Fourth, should you tell your doctor that you're afraid
mood stabilizers will just make you feel "normal". If you and he are talking
fairly well (some tricks for
talking with
doctors, if you're not), definitely. He needs to know what your concerns
are, and might be able to decrease some of them. The goal is not to have any
symptoms, which ought to leave you "where everybody else is", and no side
effects either. About 30-50% of patients can get to that goal. If you're
worried about losing some of the "zing" of hypomania, well, you're average there
too. But virtually all of my patients come to recognize that losing some of
that zing is worth it for not having depression, or the cycling confusion of
wondering just how you're going to feel tomorrow.
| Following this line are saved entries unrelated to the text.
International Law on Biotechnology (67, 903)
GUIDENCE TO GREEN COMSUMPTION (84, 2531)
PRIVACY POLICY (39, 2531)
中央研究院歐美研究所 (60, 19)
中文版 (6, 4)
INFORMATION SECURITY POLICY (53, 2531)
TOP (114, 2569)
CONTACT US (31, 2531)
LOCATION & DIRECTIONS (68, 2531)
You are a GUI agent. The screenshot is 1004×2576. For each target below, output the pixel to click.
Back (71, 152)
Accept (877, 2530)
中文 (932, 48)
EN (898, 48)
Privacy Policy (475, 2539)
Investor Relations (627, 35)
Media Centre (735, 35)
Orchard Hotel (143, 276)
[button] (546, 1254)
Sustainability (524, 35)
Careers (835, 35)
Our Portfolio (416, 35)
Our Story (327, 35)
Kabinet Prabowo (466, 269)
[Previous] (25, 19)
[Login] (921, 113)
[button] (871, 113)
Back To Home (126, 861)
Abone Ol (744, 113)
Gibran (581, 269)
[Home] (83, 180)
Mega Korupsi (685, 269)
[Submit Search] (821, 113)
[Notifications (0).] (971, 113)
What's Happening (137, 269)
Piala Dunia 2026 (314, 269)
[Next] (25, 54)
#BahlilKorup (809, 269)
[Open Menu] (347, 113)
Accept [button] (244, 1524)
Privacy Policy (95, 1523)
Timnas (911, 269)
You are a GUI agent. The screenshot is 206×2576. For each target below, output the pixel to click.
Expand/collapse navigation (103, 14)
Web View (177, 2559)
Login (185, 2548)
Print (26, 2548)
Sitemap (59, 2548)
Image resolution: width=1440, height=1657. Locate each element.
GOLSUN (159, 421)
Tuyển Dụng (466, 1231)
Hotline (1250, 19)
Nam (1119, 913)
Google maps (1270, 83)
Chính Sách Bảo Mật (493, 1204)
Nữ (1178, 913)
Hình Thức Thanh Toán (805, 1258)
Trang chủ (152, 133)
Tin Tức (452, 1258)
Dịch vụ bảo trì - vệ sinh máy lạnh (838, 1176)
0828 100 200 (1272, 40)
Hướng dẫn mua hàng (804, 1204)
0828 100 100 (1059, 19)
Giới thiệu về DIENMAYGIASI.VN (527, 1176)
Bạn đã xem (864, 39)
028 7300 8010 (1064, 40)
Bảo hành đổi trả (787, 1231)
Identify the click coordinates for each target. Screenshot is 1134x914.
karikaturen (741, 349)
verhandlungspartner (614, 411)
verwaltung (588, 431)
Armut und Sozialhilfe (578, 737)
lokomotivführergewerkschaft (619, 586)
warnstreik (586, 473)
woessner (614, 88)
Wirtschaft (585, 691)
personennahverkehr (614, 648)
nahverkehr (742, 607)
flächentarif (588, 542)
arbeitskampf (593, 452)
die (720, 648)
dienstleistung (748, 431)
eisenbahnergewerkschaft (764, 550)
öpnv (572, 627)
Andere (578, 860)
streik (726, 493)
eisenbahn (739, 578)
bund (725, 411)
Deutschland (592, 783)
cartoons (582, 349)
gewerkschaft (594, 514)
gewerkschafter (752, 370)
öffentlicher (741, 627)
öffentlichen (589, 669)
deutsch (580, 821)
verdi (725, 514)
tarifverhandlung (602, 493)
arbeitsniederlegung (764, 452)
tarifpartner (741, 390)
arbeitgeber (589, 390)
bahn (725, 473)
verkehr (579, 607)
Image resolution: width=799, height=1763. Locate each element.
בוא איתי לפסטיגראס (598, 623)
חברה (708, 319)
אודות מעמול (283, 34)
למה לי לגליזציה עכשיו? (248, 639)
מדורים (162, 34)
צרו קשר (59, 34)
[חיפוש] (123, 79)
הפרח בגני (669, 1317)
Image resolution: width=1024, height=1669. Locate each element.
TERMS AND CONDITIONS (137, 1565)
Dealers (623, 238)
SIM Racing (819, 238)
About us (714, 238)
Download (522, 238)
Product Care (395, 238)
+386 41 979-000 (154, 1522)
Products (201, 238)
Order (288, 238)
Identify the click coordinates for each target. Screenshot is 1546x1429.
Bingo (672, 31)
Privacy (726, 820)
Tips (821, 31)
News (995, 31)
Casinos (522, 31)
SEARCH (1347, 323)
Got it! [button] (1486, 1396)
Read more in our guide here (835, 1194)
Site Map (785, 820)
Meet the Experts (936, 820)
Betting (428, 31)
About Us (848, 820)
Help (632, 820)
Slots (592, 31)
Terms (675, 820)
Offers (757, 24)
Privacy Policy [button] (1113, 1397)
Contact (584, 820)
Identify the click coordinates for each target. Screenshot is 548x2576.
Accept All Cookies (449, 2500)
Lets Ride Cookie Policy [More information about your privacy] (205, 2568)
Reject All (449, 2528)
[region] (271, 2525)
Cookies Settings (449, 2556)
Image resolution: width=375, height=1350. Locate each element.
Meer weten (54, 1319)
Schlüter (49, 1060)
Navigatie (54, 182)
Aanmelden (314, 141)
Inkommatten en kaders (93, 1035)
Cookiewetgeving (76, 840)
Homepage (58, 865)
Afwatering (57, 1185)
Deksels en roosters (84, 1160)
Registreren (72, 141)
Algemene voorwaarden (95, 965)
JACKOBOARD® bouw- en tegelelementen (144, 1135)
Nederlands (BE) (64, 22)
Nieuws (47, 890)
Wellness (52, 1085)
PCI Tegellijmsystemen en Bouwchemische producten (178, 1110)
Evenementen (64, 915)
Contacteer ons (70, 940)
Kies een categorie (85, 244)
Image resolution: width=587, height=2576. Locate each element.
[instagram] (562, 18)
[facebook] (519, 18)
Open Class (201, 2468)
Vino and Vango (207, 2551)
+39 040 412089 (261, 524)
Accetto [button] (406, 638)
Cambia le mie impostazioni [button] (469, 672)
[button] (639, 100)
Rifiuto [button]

Finally, what about the ADD part? Mood experts agree:
treat the bipolar part first. Often the "ADD" part is much less of an issue
after that, sometimes gone, or sometimes just not worth treating with
medications. And sometimes it's still worth treating, and then you just have to
watch to make sure the ADD treatment doesn't destabilize the bipolar part, which
some experts believe is a risk (and some don't). In any case, you treat the
bipolar part first. Good luck with that. If you haven't been there, you might
find my
essays on
Bipolar II (diagnosis, treatment, useful details) of use.